Will Rate Hike Hit Retail Borrowers Again in August?
Sumit Sharma 24 July 2018
Acche din for Indian borrowers seem to be fading fast, as the cost for acquiring homes, cars, washing machines, among others gets costlier.
 
Following the first increase in June of its key repo rate since the National Democratic Alliance (NDA) government assumed office in 2014, the Reserve Bank of India (RBI) may raise the rate yet again in its monetary policy review on 1 August 2018. 
 
The RBI raised repo rate by 25 basis points (bps) last month to 6.25%. Bankers and economists predict the central bank may push up the rate further by another quarter percent after its Monetary Policy Committee (MPC) meeting on 30-31 July 2018.
 
A 50 bps increase, or half a percentage point in two months will push up yield on government and corporate bonds, the cost of borrowing for banks, and thereby the cost for companies and individuals.
 
The 10-year government bond yield has risen to 7.78% from 6.38% in January, 2017, sniffing 8% last month. The 10-year US bond yield too rose past 3.13% in June from 2.45% in January 2017. Higher yields from the local and US, make it costlier for banks and companies to raise funds.
 
Fuelling inflation further is the government's decision to raise minimum support prices on paddy and other kharif products and cut goods and services tax (GST) on 29 items, 53 services, reducing its revenue and increase expenditure. 
 
The increase in equated monthly instalment (EMI) of loans being repaid by home owners could discourage new buyers, hurting demand for homes. Likewise, the positive impact of slashing of GST on washing machines, and refrigerators, among other durables by the government last month too may get subdued for those buying these products on borrowed money.
 
For existing EMI payers, industry experts recommend the homeowners retain the length of their loan maturity instead of increasing it to soften the immediate impact of higher rates.
 
Yet, borrowers must realise that increase in RBI's repo rate is based on data inputs and hence typically more steady in its long-term direction.
 
A key element influencing the MPC is consumer price inflation (CPI).
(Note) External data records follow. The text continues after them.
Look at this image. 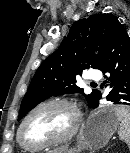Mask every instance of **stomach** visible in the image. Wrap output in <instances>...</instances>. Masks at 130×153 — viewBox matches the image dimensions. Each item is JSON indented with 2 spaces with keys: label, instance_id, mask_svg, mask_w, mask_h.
Listing matches in <instances>:
<instances>
[{
  "label": "stomach",
  "instance_id": "0dacf381",
  "mask_svg": "<svg viewBox=\"0 0 130 153\" xmlns=\"http://www.w3.org/2000/svg\"><path fill=\"white\" fill-rule=\"evenodd\" d=\"M118 126L119 120L115 107H106L94 111L81 128L77 146L68 153H79L82 150L95 151L104 147Z\"/></svg>",
  "mask_w": 130,
  "mask_h": 153
}]
</instances>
The CPI as of June had accelerated to 5%, the highest since January, and fourth successive month of rise. CPI is higher than the RBI's medium term mandated target of 4% for the past eight months. Yet, to be sure, the RBI has the leeway of up to 6%.
 
During June, rising global crude oil price was a key factor in influencing RBI's decision. Brent crude, which rose to as high as $80 per barrel in May, is currently trading at $73 per barrel, compared with $50 per barrel in August last year.
 
A stinging threat on Monday by US President Donald Trump to Iran could shake oil producers and directly hurt India. This is because Iran is India's second largest crude oil supplier after Iraq. Oil supplies from the Middle East are more cost efficient for India. Any rise in oil prices pushes inflation leaving RBI little choice but to raise rates.
 
A RBI study shows that every 100 basis points increase in borrowing costs lowers the investment rate by as much as 91 basis points.
 
In its Financial Stability Report (FSR) released last month the RBI said, ''Spillover risk from advanced financial markets to emerging markets has increased. Tightening of liquidity conditions in the developed markets alongside expansionary US fiscal policy and a strong US dollar have started to adversely impact emerging market currencies, bonds and capital flows.''
 
Overseas bond investors have pulled out Rs41,329 crore selling bonds and Rs20,967 crore from equities since April, compared with purchase of debt worth Rs1.19 lakh crore in the previous financial year to March, and Rs25,635 crore of equities, thereby reducing local liquidity and also weakening the rupee.
 
“Firming commodity prices, evolving geopolitical developments and rising protectionist sentiments pose added risks,” the RBI had said, adding “On the domestic front, economic growth is firming up. However, conditions that buttressed fiscal consolidation, moderation in inflation and a benign current account deficit over the last few years, are changing, thereby warranting caution.”
 
Since the beginning of 2017, prices of coal, natural gas, crude oil, have risen by between 10% and 25%. Price of fertilizer, aluminium, copper, tin, lead, and zinc too rose while that of iron ore edged down.
 
In all, increase in interest rates raises issues for individual investors across their investment spectrum. While cost of borrowing rises, investors must re-evaluate fixed maturity plans (FMP), debt funds, bonds holdings and fresh purchases, bank deposits to avoid losses and making the best of a potentially negative situation.